** RECORDS FOR THIS TASK **
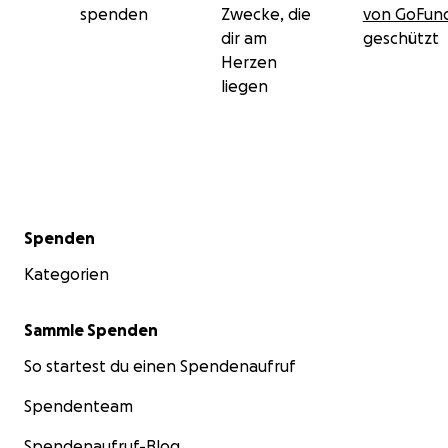
spenden
Zwecke, die
von GoFu
dir am
geschützt
Herzen
liegen
Sekundärmenü
Spenden
Kategorien
Sammle Spenden
So startest du einen Spendenaufruf
Spendenteam
Spendenaufruf-Blog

** YOUR INSTRUCTIONS **
Each of the entries above must be output exactly, with none of the pictures.

** THE ANSWER **
spenden
Zwecke, die
von GoFu
dir am
geschützt
Herzen
liegen
Sekundärmenü
Spenden
Kategorien
Sammle Spenden
So startest du einen Spendenaufruf
Spendenteam
Spendenaufruf-Blog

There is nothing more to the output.